Anyway, I agree with JRoden. I was not really impressed with the build quality. I had a hard time looking at it and not thinking "Supergo Scattalante". It was a nice bike, but I do not think it was worth the $$$.

Can I recommend a Fort (www.Fortframes.com)? The Cross Max frame and fork can be had for $700 or $750 and in my opinion, they are a nicer frame than the Ridley was. 

BTW - I have a teammate who currently races a Ridley Crosswind and he loves the way it rides. I thought it was important to mention that in this posting.


----------



## saludaranger (Nov 24, 2004)

*I love mine...*

Lots of people seem to not like the sizing and bottom bracket height on the ridley but I love it. I have a crosswind and a new supercross this year. I like the high bottom bracket, I can pedal through any corner and camber without ever hitting a pedal. I like the way the bikes handle. My supercross built up very light. i got mine from cyclocrossworld they have them on sale. I ride a 56cm top tube on my road bike, I went with the 54cm ridley with a 54.5cm top tube and it works great. The 56cm size would have been too big. You do have to jump a bit higher to remount but I don't really notice it. I have used bianchi, kona, and ridley for cross. I like the ridley best.


----------



## brianconant (Mar 24, 2005)

saludaranger said:


> Lots of people seem to not like the sizing and bottom bracket height on the ridley but I love it. I have a crosswind and a new supercross this year. I like the high bottom bracket, I can pedal through any corner and camber without ever hitting a pedal. I like the way the bikes handle. My supercross built up very light. i got mine from cyclocrossworld they have them on sale. I ride a 56cm top tube on my road bike, I went with the 54cm ridley with a 54.5cm top tube and it works great. The 56cm size would have been too big. You do have to jump a bit higher to remount but I don't really notice it. I have used bianchi, kona, and ridley for cross. I like the ridley best.

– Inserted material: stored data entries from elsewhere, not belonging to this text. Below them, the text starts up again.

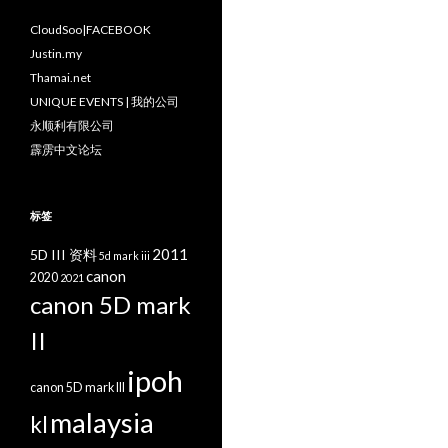
CloudSoo|FACEBOOK
Justin.my
Thamai.net
UNIQUE EVENTS | 我的公司
永顺利有限公司
霹雳中文论坛
标签
2011
5D III 资料
5d mark iii
canon
2020
2021
canon 5D mark
II
ipoh
canon 5D mark III
malaysia
kl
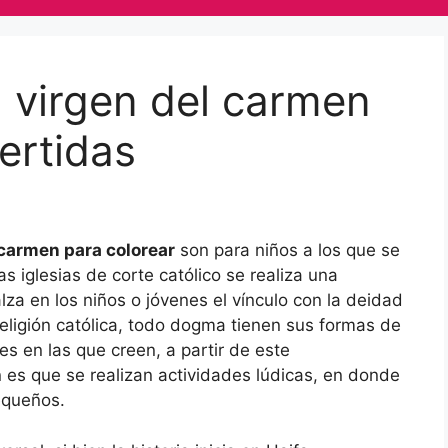
 virgen del carmen
ertidas
 carmen para colorear
son para niños a los que se
as iglesias de corte católico se realiza una
lza en los niños o jóvenes el vínculo con la deidad
 religión católica, todo dogma tienen sus formas de
es en las que creen, a partir de este
 es que se realizan actividades lúdicas, en donde
equeños.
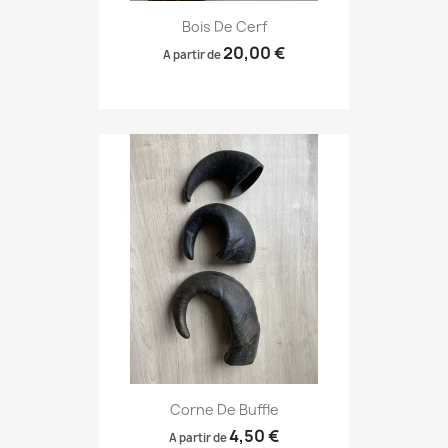
Bois De Cerf
20,00 €
A partir de
Corne De Buffle
4,50 €
A partir de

Cool, thankyou and to all that have posted so far.


----------



## John3 (Feb 24, 2005)

*Alan A-Matrix*

You should look into the Alan A-Matrix...it's not Scandium, but hydroformed aluminum. The Alan has a full carbon rear end with a monobox connection to the bottom bracket. The frames are stiff, but resilient and the geometry is the best I have ever ridden.




brianconant said:


> Anyone out their riding a Ridley Supercross or knows someone who has 1.
> 
> I am interested in getting 1. I have a Voodoo Limba made of Scandium. It is a awesome frame but going on its 4th season. Thinking about getting another 1 but interested in as well in getting a different brand frame. Only interested in something made of Scandium.
> 
> Brian


----------



## brianconant (Mar 24, 2005)

John3 said:


> You should look into the Alan A-Matrix...it's not Scandium, but hydroformed aluminum. The Alan has a full carbon rear end with a monobox connection to the bottom bracket. The frames are stiff, but resilient and the geometry is the best I have ever ridden.


John,

thanks. The Alan's are nice. Euromedia (US distributor for Alan) were actually interested in my riding for the Alan Factory Team. I am just not interested in buying more team clothing just for the Cross session. 

The pic you attached is actually the nicest pic I have seen of an Alan. The pics I have seen on Alan's and Euromedia's site do not do the A-Matrix justice.

I might check in it.

Brian


----------



## Mosovich (Feb 3, 2004)

*CK out the X-40 too!*

Brian, they have team "packages" that include jeresey, shorts, the works. It's a great deal and the geometry is awesome. Here's my X-40 for 05 and A-Matrix from 04. The guys are great and they REALLY support the sport of cyclocross.


----------



## GonaSovereign (Sep 16, 2005)

What's the fork like on your Alans? Stiff enough? Have you ridden the AlphaQ or Wound Up as a point of comparison? Alan's have great geometry.


----------



## heenan (Oct 22, 2004)

*Part Scandium*

I have a 2006 Crosswind which has a Scandium downtube. Yep they run big, but they are designed for Euro style cross - deep mud - and you have to size accordingly. I actually went down two sizes but ended up with the same cockpit combination as my road bike. I raced a Felt last year and this bike blows that away. It rides very nice - handles great and does not beat you up in the bumpy stuff. I don't remeber the last time I hit myself on the toptube on a cross bike, so personally I think the height arguement a little weak. As far as look everyone is going to have an opinion, but I have to disagree with the "Supergo" comparison those bikes are total crap. This bike gets more postive comments at the races then most other bikes at the starting line. As far as quality - I had to chase and face the bottom bracket, but the only aluminum frames I haven't NEEDED to are Orbeas, and the wet paint builds up a little on the rear dropouts but no big deal after the first time the wheel goes in. 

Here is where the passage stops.